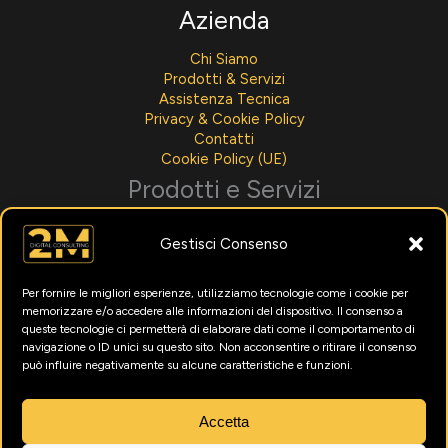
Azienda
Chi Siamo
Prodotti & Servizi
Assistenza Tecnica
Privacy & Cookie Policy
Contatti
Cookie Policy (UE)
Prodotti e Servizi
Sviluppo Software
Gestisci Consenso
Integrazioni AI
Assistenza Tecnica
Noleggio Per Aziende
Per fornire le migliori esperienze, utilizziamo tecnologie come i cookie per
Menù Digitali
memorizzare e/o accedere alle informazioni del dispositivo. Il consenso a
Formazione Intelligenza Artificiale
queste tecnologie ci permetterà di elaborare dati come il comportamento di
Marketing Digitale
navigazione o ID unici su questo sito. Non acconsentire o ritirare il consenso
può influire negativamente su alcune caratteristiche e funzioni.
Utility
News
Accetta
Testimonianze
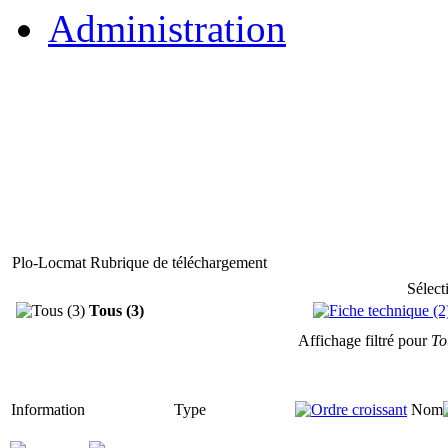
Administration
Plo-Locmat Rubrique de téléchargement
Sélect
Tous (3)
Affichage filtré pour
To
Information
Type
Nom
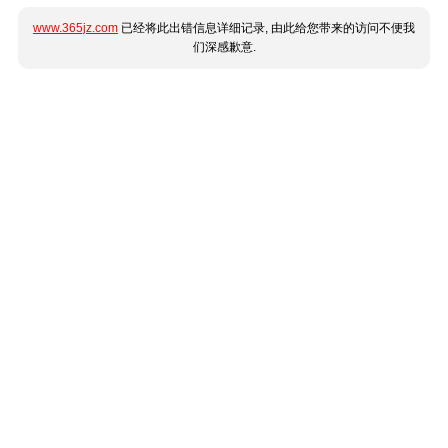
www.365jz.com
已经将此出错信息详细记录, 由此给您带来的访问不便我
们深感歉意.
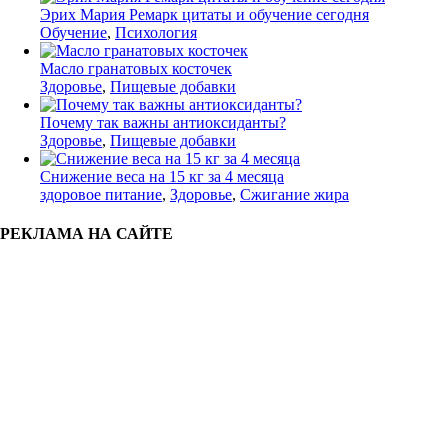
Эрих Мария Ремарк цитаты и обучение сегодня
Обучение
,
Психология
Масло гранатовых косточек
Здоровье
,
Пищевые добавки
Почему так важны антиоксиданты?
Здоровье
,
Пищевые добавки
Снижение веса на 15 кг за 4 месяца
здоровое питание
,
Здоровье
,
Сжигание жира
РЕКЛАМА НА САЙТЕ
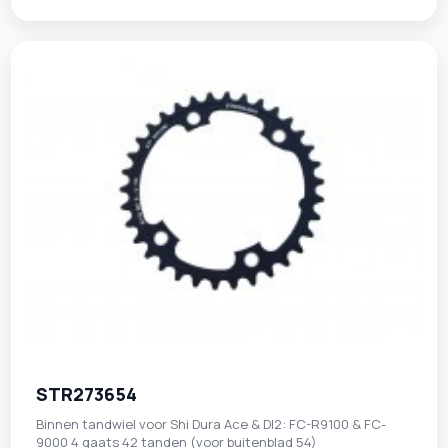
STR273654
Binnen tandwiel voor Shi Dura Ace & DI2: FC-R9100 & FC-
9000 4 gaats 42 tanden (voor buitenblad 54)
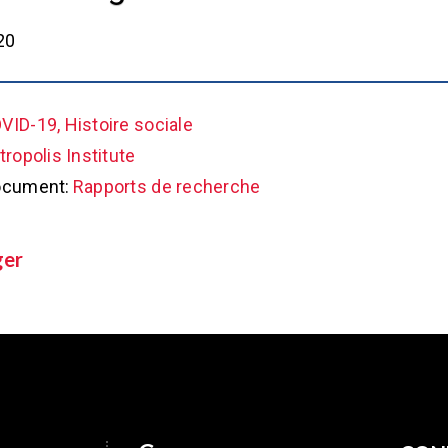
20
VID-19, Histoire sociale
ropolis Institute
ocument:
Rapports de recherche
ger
---
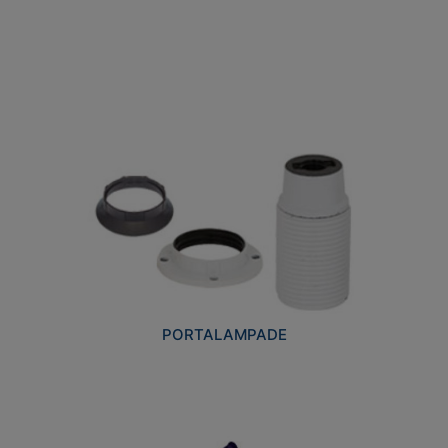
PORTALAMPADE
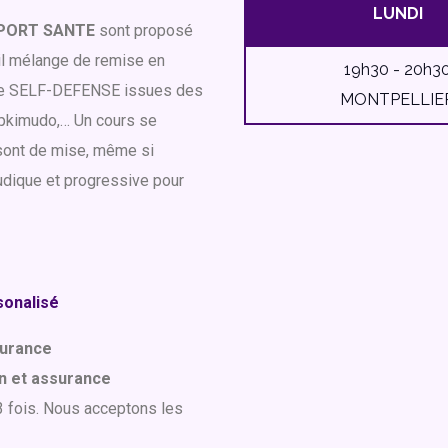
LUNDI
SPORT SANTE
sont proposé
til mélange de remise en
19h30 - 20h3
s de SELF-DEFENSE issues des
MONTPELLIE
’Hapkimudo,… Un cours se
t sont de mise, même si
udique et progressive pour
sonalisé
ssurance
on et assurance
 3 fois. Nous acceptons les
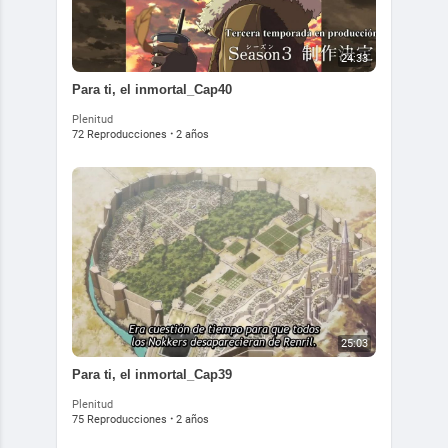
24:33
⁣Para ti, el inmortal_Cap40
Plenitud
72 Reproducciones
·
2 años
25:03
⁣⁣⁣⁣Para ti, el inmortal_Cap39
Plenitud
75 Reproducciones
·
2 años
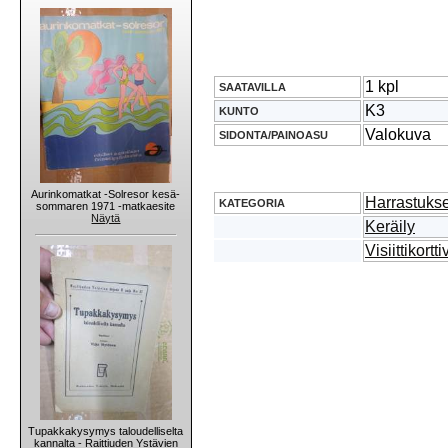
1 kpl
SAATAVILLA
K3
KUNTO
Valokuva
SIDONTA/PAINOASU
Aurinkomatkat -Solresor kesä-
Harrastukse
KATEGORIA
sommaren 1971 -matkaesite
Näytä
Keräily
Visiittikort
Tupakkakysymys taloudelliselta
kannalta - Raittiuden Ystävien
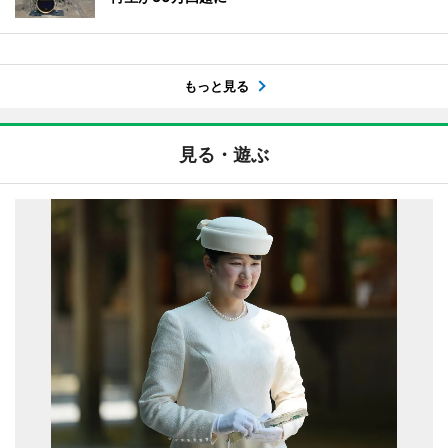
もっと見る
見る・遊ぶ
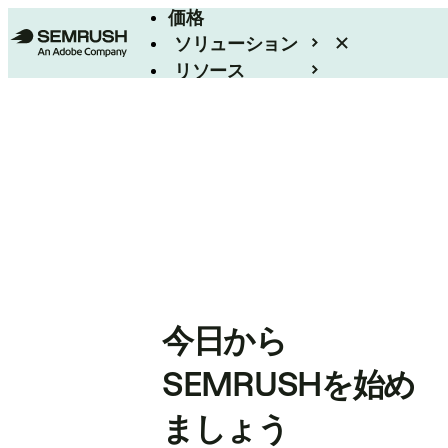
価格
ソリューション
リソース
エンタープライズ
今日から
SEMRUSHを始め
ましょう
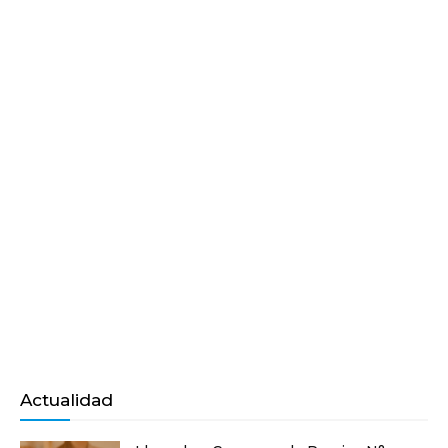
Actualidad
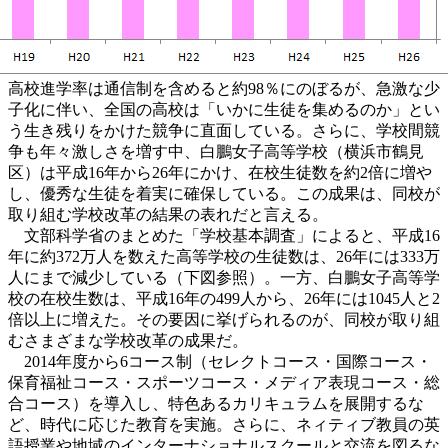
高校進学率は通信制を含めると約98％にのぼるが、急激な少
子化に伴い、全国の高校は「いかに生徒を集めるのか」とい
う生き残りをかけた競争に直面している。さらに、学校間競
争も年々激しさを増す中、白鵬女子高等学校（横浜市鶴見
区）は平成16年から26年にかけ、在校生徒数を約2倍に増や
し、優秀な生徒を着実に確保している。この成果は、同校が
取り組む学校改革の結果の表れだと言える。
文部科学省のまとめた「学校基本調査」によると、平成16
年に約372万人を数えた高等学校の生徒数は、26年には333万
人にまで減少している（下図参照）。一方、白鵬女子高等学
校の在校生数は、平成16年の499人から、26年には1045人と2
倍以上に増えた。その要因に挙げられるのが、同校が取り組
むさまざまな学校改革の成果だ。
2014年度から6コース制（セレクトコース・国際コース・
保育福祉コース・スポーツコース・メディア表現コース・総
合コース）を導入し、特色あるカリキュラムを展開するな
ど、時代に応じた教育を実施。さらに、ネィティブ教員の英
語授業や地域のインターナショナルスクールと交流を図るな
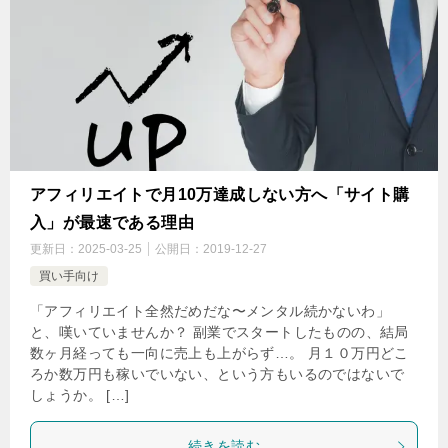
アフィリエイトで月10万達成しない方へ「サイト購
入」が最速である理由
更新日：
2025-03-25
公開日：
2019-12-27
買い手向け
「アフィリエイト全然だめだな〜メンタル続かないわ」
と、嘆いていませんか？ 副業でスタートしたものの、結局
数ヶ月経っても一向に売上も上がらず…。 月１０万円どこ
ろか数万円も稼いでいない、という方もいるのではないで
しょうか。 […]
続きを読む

**EXERCISE REQUIREMENTS**
Show, from the listing above, each line that contains the word "Prodotti".

**EXERCISE RESULT**
Prodotti & Servizi
Prodotti e Servizi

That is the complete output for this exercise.